Start of DATA RECORDS

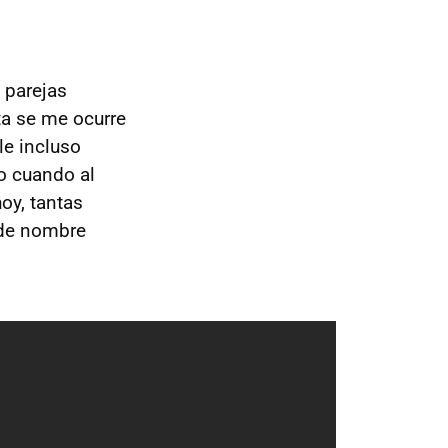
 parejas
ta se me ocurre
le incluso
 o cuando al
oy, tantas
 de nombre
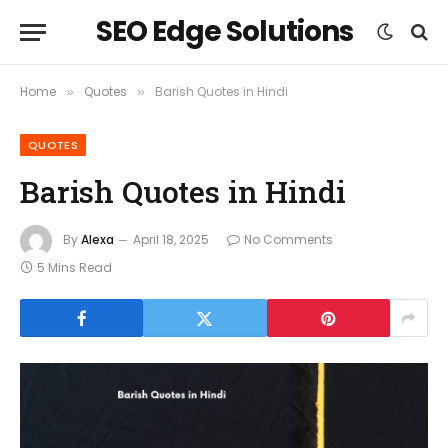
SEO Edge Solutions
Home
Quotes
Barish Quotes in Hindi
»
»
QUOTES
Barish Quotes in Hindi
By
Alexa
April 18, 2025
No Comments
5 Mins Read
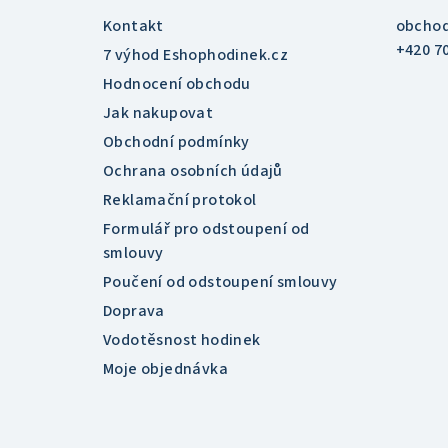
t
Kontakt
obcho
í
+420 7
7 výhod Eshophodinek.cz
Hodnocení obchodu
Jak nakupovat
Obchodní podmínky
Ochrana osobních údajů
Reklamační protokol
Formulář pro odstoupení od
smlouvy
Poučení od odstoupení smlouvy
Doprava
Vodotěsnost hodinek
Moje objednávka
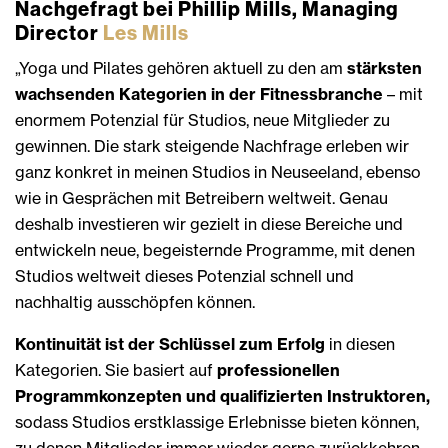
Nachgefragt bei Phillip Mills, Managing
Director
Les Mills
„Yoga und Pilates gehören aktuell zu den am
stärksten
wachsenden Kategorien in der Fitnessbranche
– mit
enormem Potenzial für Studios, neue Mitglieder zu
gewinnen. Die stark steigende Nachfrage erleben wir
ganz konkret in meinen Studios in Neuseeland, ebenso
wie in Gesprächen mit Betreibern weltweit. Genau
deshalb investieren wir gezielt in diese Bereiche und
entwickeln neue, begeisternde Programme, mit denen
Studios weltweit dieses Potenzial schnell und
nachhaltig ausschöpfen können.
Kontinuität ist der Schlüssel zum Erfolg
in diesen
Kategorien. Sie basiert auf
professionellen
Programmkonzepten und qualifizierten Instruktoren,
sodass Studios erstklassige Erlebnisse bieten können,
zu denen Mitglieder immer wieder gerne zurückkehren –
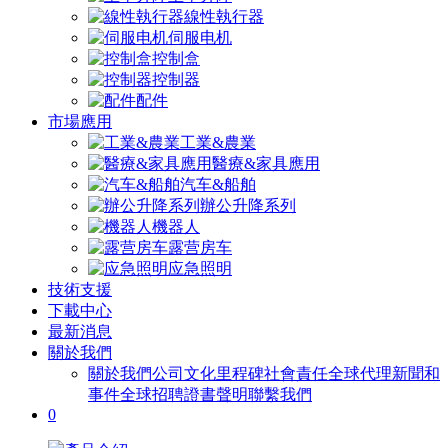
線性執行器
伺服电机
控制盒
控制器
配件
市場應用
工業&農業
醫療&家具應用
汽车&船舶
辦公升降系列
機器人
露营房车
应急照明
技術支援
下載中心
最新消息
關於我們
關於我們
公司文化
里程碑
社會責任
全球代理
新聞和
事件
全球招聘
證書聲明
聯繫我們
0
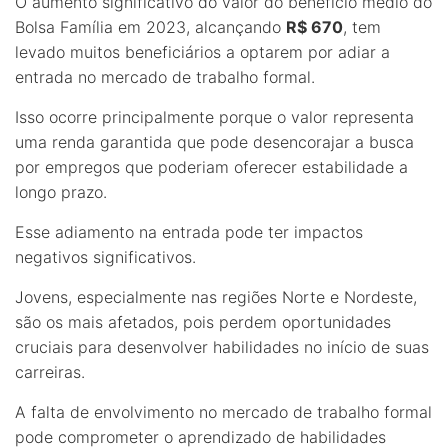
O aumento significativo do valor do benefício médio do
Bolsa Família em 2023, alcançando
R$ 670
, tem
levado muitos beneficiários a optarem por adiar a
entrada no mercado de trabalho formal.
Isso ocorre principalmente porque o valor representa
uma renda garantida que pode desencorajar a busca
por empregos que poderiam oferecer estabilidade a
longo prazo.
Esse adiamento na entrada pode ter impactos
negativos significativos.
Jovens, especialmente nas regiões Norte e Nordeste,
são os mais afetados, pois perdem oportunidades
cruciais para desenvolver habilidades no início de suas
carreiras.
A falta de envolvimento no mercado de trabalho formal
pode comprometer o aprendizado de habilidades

End of DATA RECORDS
Start of DATA RECORDS

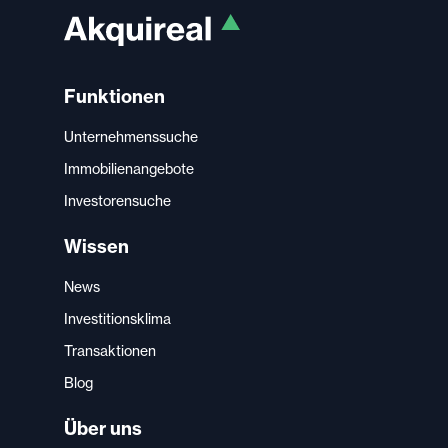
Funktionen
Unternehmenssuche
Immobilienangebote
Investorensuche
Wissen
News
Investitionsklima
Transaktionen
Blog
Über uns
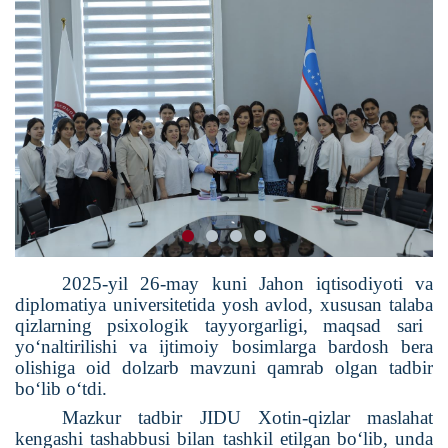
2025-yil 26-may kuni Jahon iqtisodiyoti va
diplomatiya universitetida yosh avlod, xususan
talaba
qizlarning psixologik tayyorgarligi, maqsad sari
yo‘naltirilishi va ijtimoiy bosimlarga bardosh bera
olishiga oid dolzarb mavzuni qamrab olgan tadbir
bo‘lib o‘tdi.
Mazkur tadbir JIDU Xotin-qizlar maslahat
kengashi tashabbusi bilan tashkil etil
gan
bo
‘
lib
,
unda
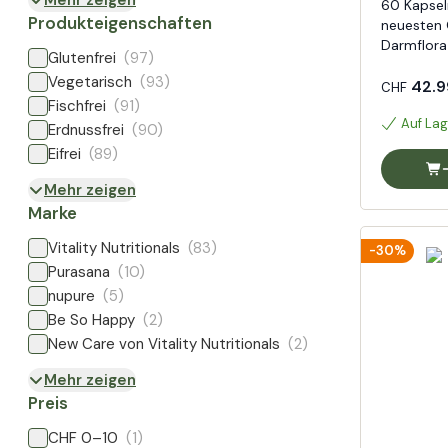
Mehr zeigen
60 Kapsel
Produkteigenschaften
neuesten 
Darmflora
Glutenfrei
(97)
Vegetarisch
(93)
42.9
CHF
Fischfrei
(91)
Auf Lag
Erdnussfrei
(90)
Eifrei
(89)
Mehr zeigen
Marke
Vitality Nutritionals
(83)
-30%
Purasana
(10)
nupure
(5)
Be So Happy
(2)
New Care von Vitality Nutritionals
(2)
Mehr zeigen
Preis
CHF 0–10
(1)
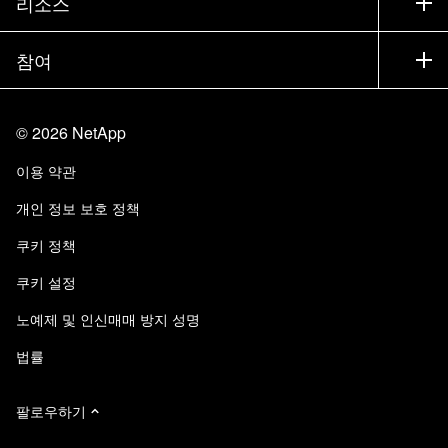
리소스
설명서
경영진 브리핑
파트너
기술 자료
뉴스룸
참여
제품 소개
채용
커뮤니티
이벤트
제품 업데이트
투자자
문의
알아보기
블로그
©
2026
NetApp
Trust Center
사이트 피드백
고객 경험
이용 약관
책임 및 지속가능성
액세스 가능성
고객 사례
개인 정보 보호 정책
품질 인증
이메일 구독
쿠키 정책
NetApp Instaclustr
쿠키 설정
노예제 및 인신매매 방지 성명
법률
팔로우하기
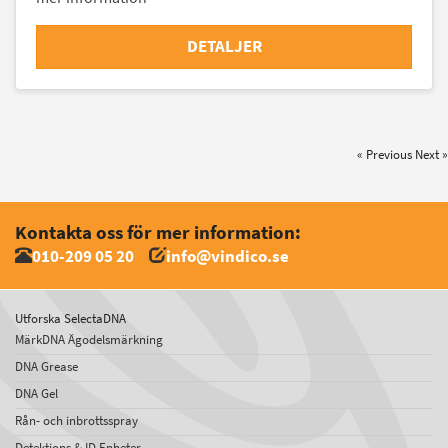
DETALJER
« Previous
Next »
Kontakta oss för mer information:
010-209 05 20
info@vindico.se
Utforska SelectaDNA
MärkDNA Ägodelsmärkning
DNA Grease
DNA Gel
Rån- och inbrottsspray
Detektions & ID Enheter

End of DATA RECORDS

### TO DO:
Search the data above for lines holding "odstoupení" and copy each of them.

### EXPECTED OUTPUT:
Formulář pro odstoupení od
Poučení od odstoupení smlouvy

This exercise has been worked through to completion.